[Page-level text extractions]
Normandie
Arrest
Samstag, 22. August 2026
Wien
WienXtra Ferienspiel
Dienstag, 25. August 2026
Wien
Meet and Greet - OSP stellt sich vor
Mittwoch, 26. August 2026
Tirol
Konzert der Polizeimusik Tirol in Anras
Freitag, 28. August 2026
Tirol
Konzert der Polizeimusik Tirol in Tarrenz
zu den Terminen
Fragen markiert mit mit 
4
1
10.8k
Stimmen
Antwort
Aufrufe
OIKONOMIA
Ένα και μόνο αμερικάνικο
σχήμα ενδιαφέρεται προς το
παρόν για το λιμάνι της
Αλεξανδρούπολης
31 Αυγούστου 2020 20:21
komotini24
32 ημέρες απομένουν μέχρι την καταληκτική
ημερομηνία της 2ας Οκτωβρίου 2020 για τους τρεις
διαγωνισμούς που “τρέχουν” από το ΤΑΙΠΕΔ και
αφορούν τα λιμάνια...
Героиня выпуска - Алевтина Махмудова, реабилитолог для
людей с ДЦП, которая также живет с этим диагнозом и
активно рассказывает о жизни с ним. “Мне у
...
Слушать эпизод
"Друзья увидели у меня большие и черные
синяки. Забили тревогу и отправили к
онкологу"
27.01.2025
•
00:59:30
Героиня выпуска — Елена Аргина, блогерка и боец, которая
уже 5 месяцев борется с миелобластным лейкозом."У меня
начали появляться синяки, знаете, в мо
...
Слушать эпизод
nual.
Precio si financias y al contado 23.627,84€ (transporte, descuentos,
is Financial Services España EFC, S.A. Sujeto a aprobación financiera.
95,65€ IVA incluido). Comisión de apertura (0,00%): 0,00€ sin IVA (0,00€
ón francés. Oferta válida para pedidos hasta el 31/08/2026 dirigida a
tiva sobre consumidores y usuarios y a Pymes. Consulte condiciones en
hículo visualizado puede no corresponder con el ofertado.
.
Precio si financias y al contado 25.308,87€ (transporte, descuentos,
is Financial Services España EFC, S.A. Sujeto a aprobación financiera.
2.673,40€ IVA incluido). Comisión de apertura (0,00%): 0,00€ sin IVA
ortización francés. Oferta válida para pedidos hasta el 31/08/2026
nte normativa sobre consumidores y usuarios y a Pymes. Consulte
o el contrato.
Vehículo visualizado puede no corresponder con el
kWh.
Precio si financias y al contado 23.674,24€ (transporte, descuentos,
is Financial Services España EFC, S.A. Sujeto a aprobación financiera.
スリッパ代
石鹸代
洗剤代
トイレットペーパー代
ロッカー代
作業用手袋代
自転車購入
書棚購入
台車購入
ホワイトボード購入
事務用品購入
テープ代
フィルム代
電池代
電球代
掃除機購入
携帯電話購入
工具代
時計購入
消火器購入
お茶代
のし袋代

• [YOUR OBJECTIVE]: Print every record above exactly as it stands.

• [ANSWER BOX]:
Normandie
Arrest
Samstag, 22. August 2026
Wien
WienXtra Ferienspiel
Dienstag, 25. August 2026
Wien
Meet and Greet - OSP stellt sich vor
Mittwoch, 26. August 2026
Tirol
Konzert der Polizeimusik Tirol in Anras
Freitag, 28. August 2026
Tirol
Konzert der Polizeimusik Tirol in Tarrenz
zu den Terminen
Fragen markiert mit mit 
4
1
10.8k
Stimmen
Antwort
Aufrufe
OIKONOMIA
Ένα και μόνο αμερικάνικο
σχήμα ενδιαφέρεται προς το
παρόν για το λιμάνι της
Αλεξανδρούπολης
31 Αυγούστου 2020 20:21
komotini24
32 ημέρες απομένουν μέχρι την καταληκτική
ημερομηνία της 2ας Οκτωβρίου 2020 για τους τρεις
διαγωνισμούς που “τρέχουν” από το ΤΑΙΠΕΔ και
αφορούν τα λιμάνια...
Героиня выпуска - Алевтина Махмудова, реабилитолог для
людей с ДЦП, которая также живет с этим диагнозом и
активно рассказывает о жизни с ним. “Мне у
...
Слушать эпизод
"Друзья увидели у меня большие и черные
синяки. Забили тревогу и отправили к
онкологу"
27.01.2025
•
00:59:30
Героиня выпуска — Елена Аргина, блогерка и боец, которая
уже 5 месяцев борется с миелобластным лейкозом."У меня
начали появляться синяки, знаете, в мо
...
Слушать эпизод
nual.
Precio si financias y al contado 23.627,84€ (transporte, descuentos,
is Financial Services España EFC, S.A. Sujeto a aprobación financiera.
95,65€ IVA incluido). Comisión de apertura (0,00%): 0,00€ sin IVA (0,00€
ón francés. Oferta válida para pedidos hasta el 31/08/2026 dirigida a
tiva sobre consumidores y usuarios y a Pymes. Consulte condiciones en
hículo visualizado puede no corresponder con el ofertado.
.
Precio si financias y al contado 25.308,87€ (transporte, descuentos,
is Financial Services España EFC, S.A. Sujeto a aprobación financiera.
2.673,40€ IVA incluido). Comisión de apertura (0,00%): 0,00€ sin IVA
ortización francés. Oferta válida para pedidos hasta el 31/08/2026
nte normativa sobre consumidores y usuarios y a Pymes. Consulte
o el contrato.
Vehículo visualizado puede no corresponder con el
kWh.
Precio si financias y al contado 23.674,24€ (transporte, descuentos,
is Financial Services España EFC, S.A. Sujeto a aprobación financiera.
スリッパ代
石鹸代
洗剤代
トイレットペーパー代
ロッカー代
作業用手袋代
自転車購入
書棚購入
台車購入
ホワイトボード購入
事務用品購入
テープ代
フィルム代
電池代
電球代
掃除機購入
携帯電話購入
工具代
時計購入
消火器購入
お茶代
のし袋代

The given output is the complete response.